(On the True Meaning of Gift-Giving)
Mahilig ka bang magbigay ng regalo sa iyong mga kamag-anak o kaibigan? Okey lang ’yan—basta ba bukál sa iyong kalooban at meron ka naman talagang sobrang pera na pambili ng mga regalong iyan at, higit sa lahat, hindi mo ito isinusumbat sakaling wala kang natanggap na kapalit mula sa mga taong iyong niregaluhan.
I am not a Santa Claus—someone who tends to bring gifts to everyone every time there is an occasion or a get-together. I always believe that if the invitation has been really extended with good intentions, then my presence should be enough. And I am not a “gift spectre” either [a wordplay on “gift expecter”)—someone who expects gifts during every possible occasion.
Whenever we get invited to parties or get-togethers, I am not compelled to bring food or gifts. I will bring something only if I like to, if I’m in the mood, or if I happen to have extra money around the time of the occasion. I don’t condone or encourage people who host parties to expect presents from their invitees aside from their presence. In the same manner that I don’t encourage people to feel compelled to bring something every time I invite them to a party I’m hosting or they get to be invited by friends or acquaintances to parties.
Their presence—not their presents—should be enough. In fact, if they could not attend for whatever reason, they should not feel guilty about it—and the host should not take it against those who failed to attend. Just give the host a heads-up that you couldn’t attend the party.
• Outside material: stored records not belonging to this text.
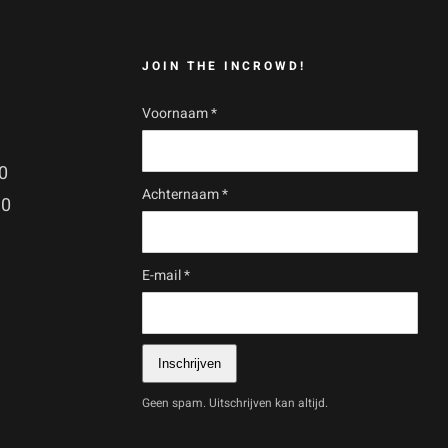
JOIN THE INCROWD!
Voornaam
*
0
Achternaam
*
30
E-mail
*
Inschrijven
Geen spam. Uitschrijven kan altijd.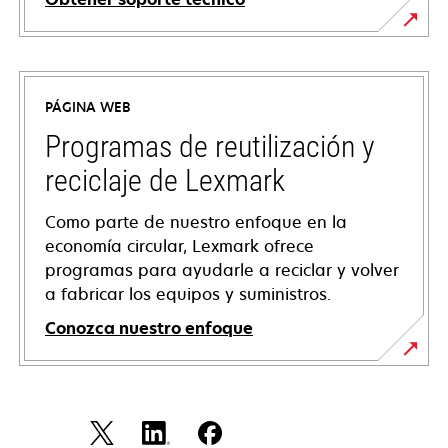
opens
in
a
PÁGINA WEB
new
tab
Programas de reutilización y
reciclaje de Lexmark
Como parte de nuestro enfoque en la
economía circular, Lexmark ofrece
programas para ayudarle a reciclar y volver
a fabricar los equipos y suministros.
Conozca nuestro enfoque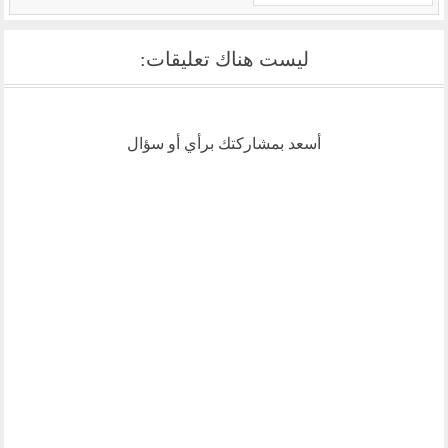
ليست هناك تعليقات:
أسعد بمشاركتك برأي أو سؤال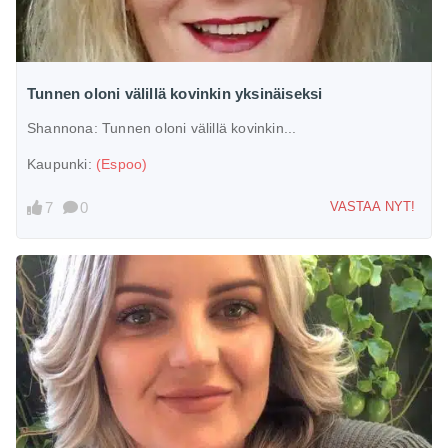
Tunnen oloni välillä kovinkin yksinäiseksi
Shannona:
Tunnen oloni välillä kovinkin...
Kaupunki:
(Espoo)
7
0
VASTAA NYT!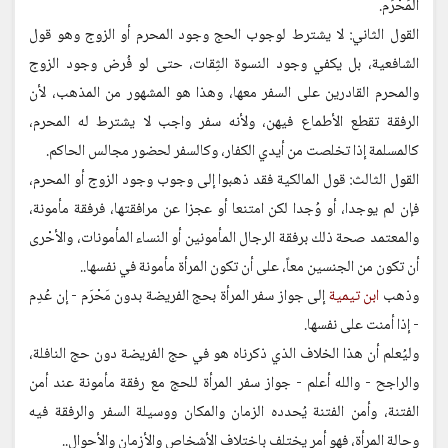
المَحْرَم.
القول الثاني: لا يشترط لوجوب الحج وجود المحرم أو الزوج وهو قول
الشافعية، بل يكفي وجود النسوة الثِقات، حتى لو فُرض وجود الزوج
والمحرم القادرين على السفر معها، وهذا هو المشهور من المذهب، لأن
الرفقة تقطع الأطماع فيهن، ولأنه سفر واجب لا يشترط له المحرم،
كالمسلمة إذا تخلصت من أيدي الكفار، وكالسفر لحضور مجالس الحاكم.
القول الثالث: قول المالكية فقد ذهبوا إلى وجوب وجود الزوج أو المحرم،
فإن لم يوجدا، أو وُجدا لكن امتنعا أو عجزا عن مرافقتها، فرفقة مأمونة،
والمعتمد صحة ذلك برفقة الرجال المأمونين أو النساء المأمونات، والأحْرى
أن تكون من الجنسين معاً، على أن تكون المرأة مأمونة في نفسها..
وذهب
ابن تيمية
إلى جواز سفر المرأة بحج الفريضة بدون مَحْرَم - إن عُدِم
- إذا أمنت على نفسها.
وليُعلم أن هذا الخلاف الذي ذكرناه هو في حج الفريضة دون حج النافلة،
والراجح - والله أعلم - جواز سفر المرأة للحج مع رفقة مأمونة عند أمن
الفتنة، وأمن الفتنة يُحدده الزمان والمكان ووسيلة السفر والرفقة فيه
وحالة المرأة، فهو أمر يختلف باختلاف الأشخاص والأزمان والأحوال..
If I want something for myself or my family, I buy it with my own money and hard work; I don’t expect to receive these as gifts.
People should not expect too much gifts from others. They should buy themselves their needs or whatever they like. That’s the reason we should be working—to be able to provide for ourselves and our own families.
I don’t mean to be grumpy or greedy; I’m not even promoting greediness; I’m just trying to put the concept of gift-giving in the correct perspective, because I abhor the way gift-giving has become a sort of a moral obligation in many societies. To me, giving will always remain a choice—a prerogative. On the other hand, I am not belittling generosity—if someone loves giving gifts, then it’s her choice; but the hypocrisy begins the moment she expects something in return and when the recipients feel obligated to give something in return.
Sa Madaling Salita
Ang pagbibigay ay dapat bukál sa kalooban at hindi naghihintay ng kapalit. Kapag nakatanggap ka naman ng regalo o bigay, hindi ka dapat napipilitang magbigay ng kapalit—dapat ay bukál din sa iyong kalooban.
Or, in Simple Words
Giving is a choice, so is giving back. Either is not a moral obligation. The real concept of giving is the transfer of something without an expectation of reciprocity—and receiving the gift without feeling obligated to give something in return. Both should be rendered without any feeling of guilt, coercion, or gain.